Agonist/Depolarizing agent (Ex: succinylcholine)

  • Binds to the ACh receptor at the ACh site (has a similar structure to ACh)
  • Depends on the functional status of receptors to work, which are decreased in the case of a patient with myasthenia gravis
  • Metabolized by plasma acetylcholinesterase

Antagonist/Non-depolarizing agent (Ex: vecuronium, rocuronium, atracurium)
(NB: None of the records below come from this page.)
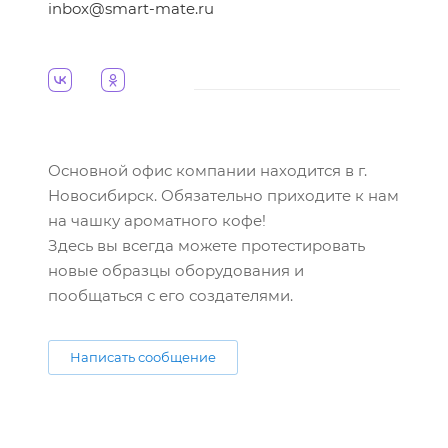
inbox@smart-mate.ru
Основной офис компании находится в г.
Новосибирск. Обязательно приходите к нам
на чашку ароматного кофе!
Здесь вы всегда можете протестировать
новые образцы оборудования и
пообщаться с его создателями.
Написать сообщение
  • Competitive antagonist that prevents ACh access to the receptor, preventing depolarization
  • Depends on the quantity of receptors

Therefore, when using paralytics

A patient with myasthenia gravis requires a HIGHER dose of succinylcholine

  • Whereas a “normal” patient will require 1.0-1.5mg/kg of succinylcholine, a patient with myasthenia will require 1.5-2.0mg/kg or approximately double the dose
  • In general, there is a resistance to succinylcholine: a simple way to think about it is that the increased resistance is due to not having enough “normal” ACh receptors to cause a depolarization (defective receptors), so more drug is required to have an effective response
  • Caveat: There are also case reports of myasthenic patients that demonstrated a typical response to a normal dose of drug.
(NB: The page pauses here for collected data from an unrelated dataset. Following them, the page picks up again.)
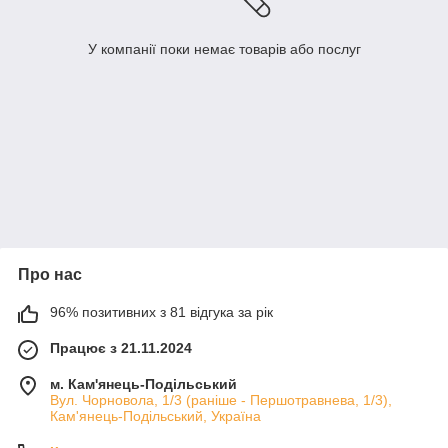
У компанії поки немає товарів або послуг
Про нас
96% позитивних з 81 відгука за рік
Працює з 21.11.2024
м. Кам'янець-Подільський
Вул. Чорновола, 1/3 (раніше - Першотравнева, 1/3),
Кам'янець-Подільський, Україна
A patient with myasthenia gravis requires a LOWER dose of non-depolarizing agents like rocuronium and vecuronium

  • In general there is an increased sensitivity to non-depolarizing paralytics: this is attributed to there being a lower number of receptors. Studies show patients requiring only one-half the typical dose of a non-depolarizing agent.
  • Caveat: studies show that the response to non-depolarizing drugs is highly variable – especially depending on the severity of the disease. Some patients with severe MG were found to require a very small dose of a non-
    depolarizing agent (even less than 50% of a “normal” dose), while some with minimal symptoms used doses that a patient without myasthenis gravis would require

Important to Remember!

Anticipate a longer duration of paralysis in myasthenia patients undergoing neuromuscular blockade. This is seen with both the depolarizing and non-depolarizing agents. In the case of succinylcholine, patients taking their prescribed acetylcholinesterase medications sometimes demonstrate prolonged paralysis, as they have decreased function of the enzyme that metabolizes succinylcholine

Current evidence from anesthesia literature shows that dosing of both depolarizing and non-depolarizing agents does not need to be changed depending on whether the patient is taking cholinesterase inhibitors

Sugammedex is a selective neuromuscular blocking agent that was designed to reverse rocuronium, and also has some effect on reversing vecuronium. It has been shown to be effective to reverse neuromuscular blockade in myasthenia patients.